Task statement:
All of the data must be output exactly, with every picture left out.

Records:
★ ★ ★
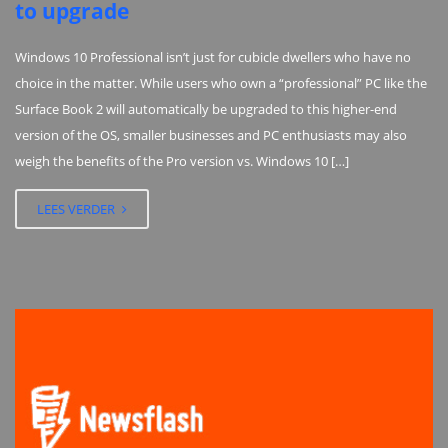
to upgrade
Windows 10 Professional isn’t just for cubicle dwellers who have no
choice in the matter. While users who own a “professional” PC like the
Surface Book 2 will automatically be upgraded to this higher-end
version of the OS, smaller businesses and PC enthusiasts may also
weigh the benefits of the Pro version vs. Windows 10 […]
LEES VERDER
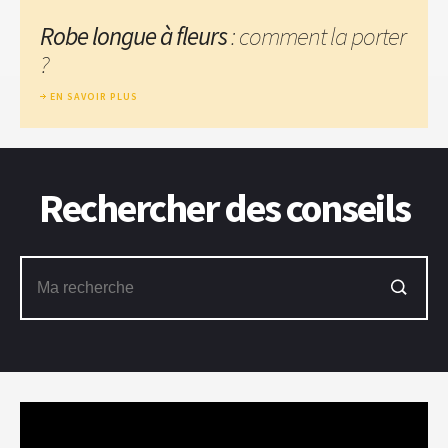
Robe longue à fleurs
: comment la porter
?
EN SAVOIR PLUS
Rechercher des conseils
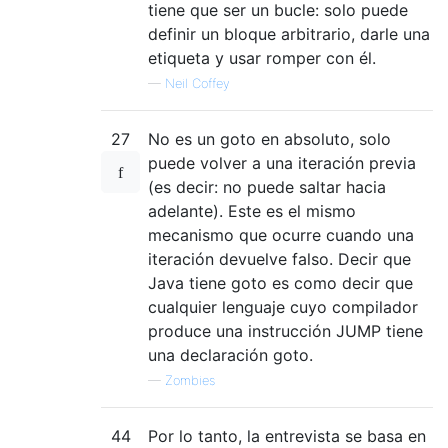
tiene que ser un bucle: solo puede
definir un bloque arbitrario, darle una
etiqueta y usar romper con él.
—
Neil Coffey
27
No es un goto en absoluto, solo
puede volver a una iteración previa
(es decir: no puede saltar hacia
adelante). Este es el mismo
mecanismo que ocurre cuando una
iteración devuelve falso. Decir que
Java tiene goto es como decir que
cualquier lenguaje cuyo compilador
produce una instrucción JUMP tiene
una declaración goto.
—
Zombies
44
Por lo tanto, la entrevista se basa en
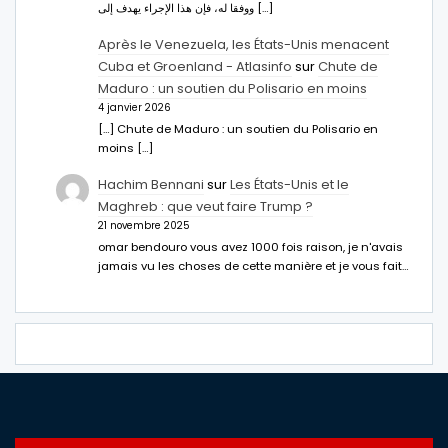
ووفقا له، فإن هذا الإجراء يهدف إلى […]
Après le Venezuela, les États-Unis menacent
Cuba et Groenland - Atlasinfo
sur
Chute de
Maduro : un soutien du Polisario en moins
4 janvier 2026
[…] Chute de Maduro : un soutien du Polisario en
moins […]
Hachim Bennani
sur
Les États-Unis et le
Maghreb : que veut faire Trump ?
21 novembre 2025
omar bendouro vous avez 1000 fois raison, je n'avais
jamais vu les choses de cette manière et je vous fait…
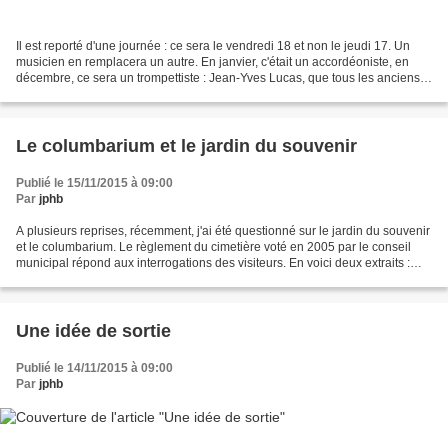
Il est reporté d'une journée : ce sera le vendredi 18 et non le jeudi 17. Un
musicien en remplacera un autre. En janvier, c'était un accordéoniste, en
décembre, ce sera un trompettiste : Jean-Yves Lucas, que tous les anciens
connaissent.
Le columbarium et le jardin du souvenir
Publié le 15/11/2015 à 09:00
Par
jphb
A plusieurs reprises, récemment, j'ai été questionné sur le jardin du souvenir
et le columbarium. Le règlement du cimetière voté en 2005 par le conseil
municipal répond aux interrogations des visiteurs. En voici deux extraits :
Article 17 : le jardin...
Une idée de sortie
Publié le 14/11/2015 à 09:00
Par
jphb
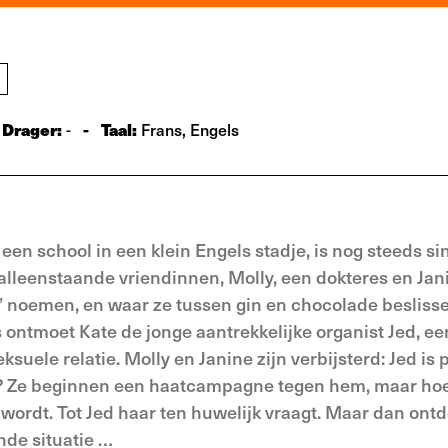
Drager:
-
Taal:
-
Frans, Engels
een school in een klein Engels stadje, is nog steeds sin
leenstaande vriendinnen, Molly, een dokteres en Jan
ub’ noemen, en waar ze tussen gin en chocolade besliss
 ontmoet Kate de jonge aantrekkelijke organist Jed, ee
suele relatie. Molly en Janine zijn verbijsterd: Jed is 
n? Ze beginnen een haatcampagne tegen hem, maar ho
 wordt. Tot Jed haar ten huwelijk vraagt. Maar dan ont
nde situatie …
★ ★ ★
Output for this exercise:
to upgrade
Windows 10 Professional isn’t just for cubicle dwellers who have no
choice in the matter. While users who own a “professional” PC like the
Surface Book 2 will automatically be upgraded to this higher-end
version of the OS, smaller businesses and PC enthusiasts may also
weigh the benefits of the Pro version vs. Windows 10 […]
LEES VERDER
Robe longue à fleurs
: comment la porter
?
EN SAVOIR PLUS
Rechercher des conseils
tiene que ser un bucle: solo puede
definir un bloque arbitrario, darle una
etiqueta y usar romper con él.
—
Neil Coffey
27
No es un goto en absoluto, solo
puede volver a una iteración previa
(es decir: no puede saltar hacia
adelante). Este es el mismo
mecanismo que ocurre cuando una
iteración devuelve falso. Decir que
Java tiene goto es como decir que
cualquier lenguaje cuyo compilador
produce una instrucción JUMP tiene
una declaración goto.
—
Zombies
44
Por lo tanto, la entrevista se basa en
ووفقا له، فإن هذا الإجراء يهدف إلى […]
Après le Venezuela, les États-Unis menacent
Cuba et Groenland - Atlasinfo
sur
Chute de
Maduro : un soutien du Polisario en moins
4 janvier 2026
[…] Chute de Maduro : un soutien du Polisario en
moins […]
Hachim Bennani
sur
Les États-Unis et le
Maghreb : que veut faire Trump ?
21 novembre 2025
omar bendouro vous avez 1000 fois raison, je n'avais
jamais vu les choses de cette manière et je vous fait…
Il est reporté d'une journée : ce sera le vendredi 18 et non le jeudi 17. Un
musicien en remplacera un autre. En janvier, c'était un accordéoniste, en
décembre, ce sera un trompettiste : Jean-Yves Lucas, que tous les anciens
connaissent.
Le columbarium et le jardin du souvenir
Publié le 15/11/2015 à 09:00
Par
jphb
A plusieurs reprises, récemment, j'ai été questionné sur le jardin du souvenir
et le columbarium. Le règlement du cimetière voté en 2005 par le conseil
municipal répond aux interrogations des visiteurs. En voici deux extraits :
Article 17 : le jardin...
Une idée de sortie
Publié le 14/11/2015 à 09:00
Par
jphb
Drager:
-
Taal:
-
Frans, Engels
een school in een klein Engels stadje, is nog steeds sin
leenstaande vriendinnen, Molly, een dokteres en Jan
ub’ noemen, en waar ze tussen gin en chocolade besliss
 ontmoet Kate de jonge aantrekkelijke organist Jed, ee
suele relatie. Molly en Janine zijn verbijsterd: Jed is 
n? Ze beginnen een haatcampagne tegen hem, maar ho
 wordt. Tot Jed haar ten huwelijk vraagt. Maar dan ont
nde situatie …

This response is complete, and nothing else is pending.